What you have to do: Below are the entries. Print only the lines starting at the one with "ماركة المحاور" and ending at the one with "ľné technológie", exactly, with no pictures.

***

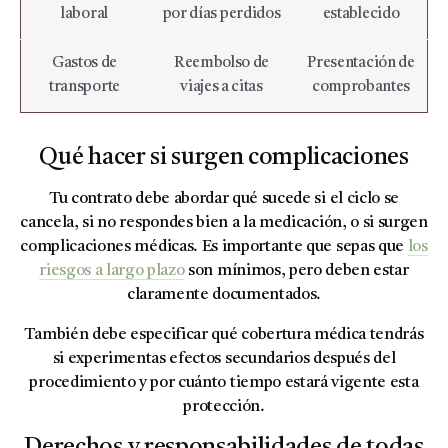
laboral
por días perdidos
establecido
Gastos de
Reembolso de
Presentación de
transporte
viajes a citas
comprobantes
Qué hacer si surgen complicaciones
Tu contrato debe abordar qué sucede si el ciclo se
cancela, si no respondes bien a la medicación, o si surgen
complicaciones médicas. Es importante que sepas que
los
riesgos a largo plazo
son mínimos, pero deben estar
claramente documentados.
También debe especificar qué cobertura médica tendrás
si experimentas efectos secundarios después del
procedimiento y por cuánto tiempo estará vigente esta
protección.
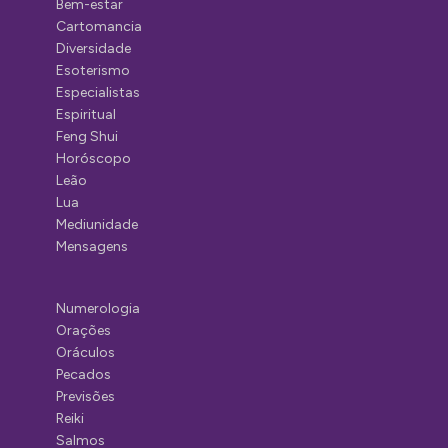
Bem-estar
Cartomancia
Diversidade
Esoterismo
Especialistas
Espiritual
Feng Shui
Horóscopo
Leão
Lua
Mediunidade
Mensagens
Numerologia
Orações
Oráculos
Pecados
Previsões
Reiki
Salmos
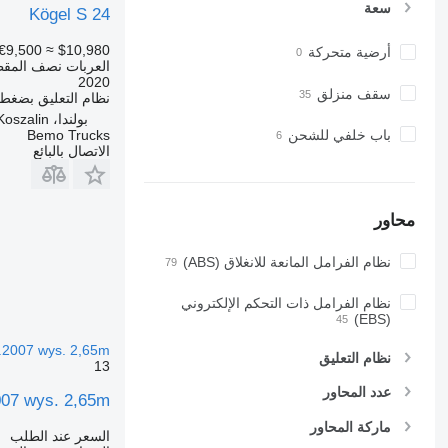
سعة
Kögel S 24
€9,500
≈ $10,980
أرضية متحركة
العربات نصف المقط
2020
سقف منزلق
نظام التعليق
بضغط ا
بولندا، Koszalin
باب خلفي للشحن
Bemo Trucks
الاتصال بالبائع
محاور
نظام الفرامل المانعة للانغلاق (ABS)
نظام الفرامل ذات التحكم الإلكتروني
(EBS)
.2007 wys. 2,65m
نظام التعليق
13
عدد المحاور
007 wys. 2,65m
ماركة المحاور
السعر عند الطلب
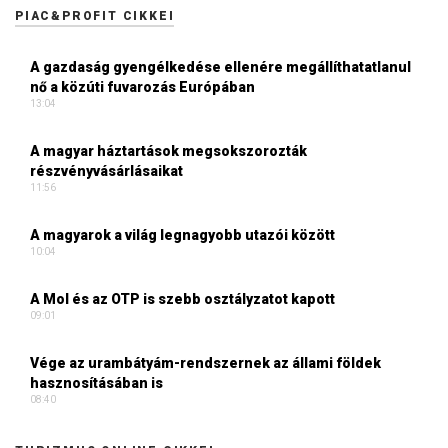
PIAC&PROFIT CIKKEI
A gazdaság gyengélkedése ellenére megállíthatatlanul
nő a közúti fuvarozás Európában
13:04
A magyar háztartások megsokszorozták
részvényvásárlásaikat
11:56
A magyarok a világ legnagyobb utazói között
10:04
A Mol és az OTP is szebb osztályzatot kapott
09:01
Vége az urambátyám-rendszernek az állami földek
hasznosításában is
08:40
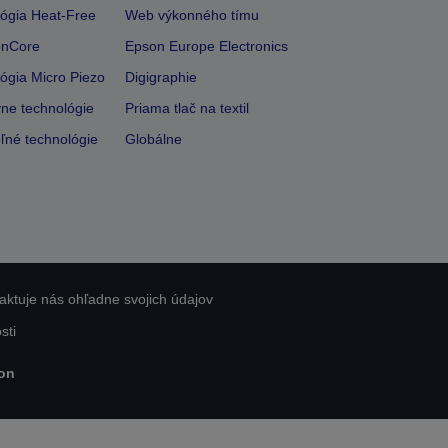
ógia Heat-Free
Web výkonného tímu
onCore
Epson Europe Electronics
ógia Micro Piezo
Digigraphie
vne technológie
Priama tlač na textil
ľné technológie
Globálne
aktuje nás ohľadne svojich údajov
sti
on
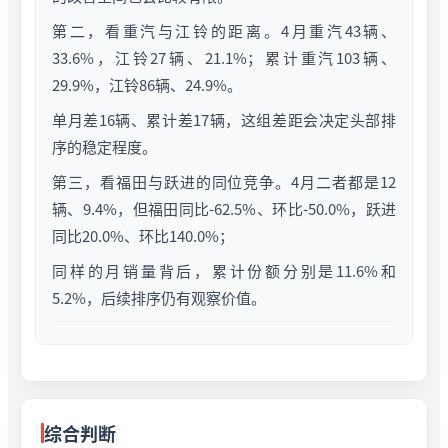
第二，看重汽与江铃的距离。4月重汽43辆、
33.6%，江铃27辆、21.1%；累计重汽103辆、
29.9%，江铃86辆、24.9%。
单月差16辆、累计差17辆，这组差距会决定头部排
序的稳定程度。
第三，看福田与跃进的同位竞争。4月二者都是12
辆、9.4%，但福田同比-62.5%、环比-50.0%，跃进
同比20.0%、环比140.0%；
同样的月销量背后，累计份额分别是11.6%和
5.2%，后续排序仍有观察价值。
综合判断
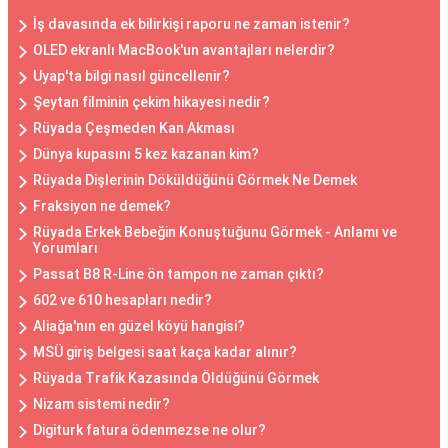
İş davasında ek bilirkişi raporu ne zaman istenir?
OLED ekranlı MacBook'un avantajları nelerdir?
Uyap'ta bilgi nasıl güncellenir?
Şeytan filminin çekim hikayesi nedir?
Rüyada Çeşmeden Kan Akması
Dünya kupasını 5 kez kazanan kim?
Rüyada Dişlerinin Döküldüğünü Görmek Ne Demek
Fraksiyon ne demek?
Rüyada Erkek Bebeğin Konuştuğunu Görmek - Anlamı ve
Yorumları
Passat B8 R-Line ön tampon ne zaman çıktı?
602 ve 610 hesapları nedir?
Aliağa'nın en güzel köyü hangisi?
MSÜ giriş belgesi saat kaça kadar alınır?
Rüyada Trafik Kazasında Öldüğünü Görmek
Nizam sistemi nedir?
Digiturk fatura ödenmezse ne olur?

***

The answer:
ماركة المحاور
السعر عند الطلب
PIAC&PROFIT CIKKEI
A gazdaság gyengélkedése ellenére megállíthatatlanul
nő a közúti fuvarozás Európában
13:04
A magyar háztartások megsokszorozták
részvényvásárlásaikat
11:56
A magyarok a világ legnagyobb utazói között
10:04
A Mol és az OTP is szebb osztályzatot kapott
09:01
Vége az urambátyám-rendszernek az állami földek
hasznosításában is
08:40
ógia Heat-Free
Web výkonného tímu
onCore
Epson Europe Electronics
ógia Micro Piezo
Digigraphie
vne technológie
Priama tlač na textil
ľné technológie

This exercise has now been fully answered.